Nie ma szans na zakończenie w upływającym 30 czerwca terminie wiedeńskich negocjacji w sprawie programu atomowego Iranu. Ich przedmiotem jest konkretyzacja ramowego porozumienia wynegocjowanego z początkiem kwietnia w Lozannie.
Jego postanowienia sprowadzają się do propozycji: rezygnacja z broni jądrowej w zamian za stopniowe znoszenie sankcji wobec Iranu nałożonych przez ONZ, USA i UE za realizację programu atomowego poza kontrolą Międzynarodowej Agencji Energii Atomowej (MAEA). Teheran wyraził wstępną zgodę na takie rozwiązanie. Ostateczne porozumienie zakończyć ma 12-letni konflikt Iranu z państwami zachodnimi zaniepokojonymi jego programem nuklearnym.
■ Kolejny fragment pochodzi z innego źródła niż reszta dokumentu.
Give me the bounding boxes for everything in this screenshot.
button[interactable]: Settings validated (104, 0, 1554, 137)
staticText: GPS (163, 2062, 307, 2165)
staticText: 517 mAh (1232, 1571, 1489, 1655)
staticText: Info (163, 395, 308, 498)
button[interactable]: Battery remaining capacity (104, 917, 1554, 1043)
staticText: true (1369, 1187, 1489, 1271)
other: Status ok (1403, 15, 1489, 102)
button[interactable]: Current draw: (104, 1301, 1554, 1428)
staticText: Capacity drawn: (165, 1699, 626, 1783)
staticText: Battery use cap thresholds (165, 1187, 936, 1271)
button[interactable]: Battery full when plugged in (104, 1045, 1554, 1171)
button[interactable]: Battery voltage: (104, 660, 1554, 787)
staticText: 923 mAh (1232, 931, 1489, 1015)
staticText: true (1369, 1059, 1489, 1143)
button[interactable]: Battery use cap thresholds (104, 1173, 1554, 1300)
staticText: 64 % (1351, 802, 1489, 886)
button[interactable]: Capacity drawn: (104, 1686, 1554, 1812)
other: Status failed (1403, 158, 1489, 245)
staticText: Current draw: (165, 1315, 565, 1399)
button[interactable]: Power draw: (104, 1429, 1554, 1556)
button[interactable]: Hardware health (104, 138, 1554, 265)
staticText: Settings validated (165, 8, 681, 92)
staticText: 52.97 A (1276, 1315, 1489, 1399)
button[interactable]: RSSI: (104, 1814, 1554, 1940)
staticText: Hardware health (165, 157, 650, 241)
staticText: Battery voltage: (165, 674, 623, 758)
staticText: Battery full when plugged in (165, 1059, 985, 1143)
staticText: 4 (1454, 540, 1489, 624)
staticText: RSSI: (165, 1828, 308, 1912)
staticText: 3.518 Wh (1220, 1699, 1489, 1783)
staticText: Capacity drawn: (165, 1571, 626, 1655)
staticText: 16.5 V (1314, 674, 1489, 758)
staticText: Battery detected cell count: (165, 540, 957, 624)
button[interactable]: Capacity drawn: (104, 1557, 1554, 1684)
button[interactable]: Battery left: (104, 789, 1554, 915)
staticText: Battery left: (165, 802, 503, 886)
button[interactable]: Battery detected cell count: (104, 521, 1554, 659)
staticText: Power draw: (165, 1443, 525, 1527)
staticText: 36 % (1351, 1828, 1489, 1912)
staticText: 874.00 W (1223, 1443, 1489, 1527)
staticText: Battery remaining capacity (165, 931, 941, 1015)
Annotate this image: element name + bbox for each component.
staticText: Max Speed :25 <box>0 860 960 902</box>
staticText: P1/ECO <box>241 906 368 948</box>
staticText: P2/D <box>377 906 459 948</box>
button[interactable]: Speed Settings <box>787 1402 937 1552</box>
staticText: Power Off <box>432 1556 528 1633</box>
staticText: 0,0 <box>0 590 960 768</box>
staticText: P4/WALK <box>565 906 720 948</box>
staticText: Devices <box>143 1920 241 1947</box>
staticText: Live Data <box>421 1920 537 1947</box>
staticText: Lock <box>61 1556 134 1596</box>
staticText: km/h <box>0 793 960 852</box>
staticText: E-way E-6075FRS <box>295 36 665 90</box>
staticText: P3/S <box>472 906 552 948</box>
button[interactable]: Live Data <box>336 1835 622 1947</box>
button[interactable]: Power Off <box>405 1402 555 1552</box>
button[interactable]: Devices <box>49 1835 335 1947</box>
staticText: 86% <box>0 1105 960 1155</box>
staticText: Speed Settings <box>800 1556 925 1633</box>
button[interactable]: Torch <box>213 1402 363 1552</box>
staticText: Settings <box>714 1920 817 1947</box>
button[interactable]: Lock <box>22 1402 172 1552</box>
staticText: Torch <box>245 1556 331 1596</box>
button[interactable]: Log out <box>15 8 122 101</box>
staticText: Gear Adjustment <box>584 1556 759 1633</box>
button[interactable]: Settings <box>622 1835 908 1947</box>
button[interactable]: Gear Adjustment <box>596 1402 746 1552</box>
– Brak porozumienia jest lepszy niż złe porozumienie – skomentował brak postępu w negocjacjach Philip Hammond, szef brytyjskiej dyplomacji. Użył dokładnie tego samego sformułowania, którym posługuje się prezydent Barack Obama. To on będzie ostatnią instancją aprobującą treść negocjowanego porozumienia. Wydaje się, że nastawiona negatywnie do negocjacji z Iranem większość w Kongresie odrzuci porozumienie. Obama zamierza jednak zgłosić swoje weto, co umożliwiłoby jego realizację. Pod warunkiem jednak, że Kongres nie uchyli większością dwu trzecich prezydenckiego weta. Obama chce więc porozumienia, z którym mógłby wygrać batalię z Kongresem.
Jak wyjaśniła Federica Mogherini, patronująca w imieniu UE negocjacjom w Wiedniu, chodzi obecnie o przedłużenie rozmów o kilka dni.
– Wszystko wskazuje na to, że wcześniej czy później zakończą się one sukcesem. Z jednej strony jest to jeden z kluczowych projektów prezydenta Obamy, z drugiej stanowi ogromną szansę dla Iranu, którego gospodarka nie nabierze rozmachu, dopóki trwać będą sankcje – tłumaczy „Rz" Lina Khatib, szefowa bejruckiej sekcji European Council on Foreign Policy. Przypomina, że Izrael jest obecnie jedynym liczącym się na Bliskim Wschodzie przeciwnikiem porozumienia z Iranem negocjowanego przez USA, Wielką Brytanię, Francję, Niemcy, Chiny i Rosję.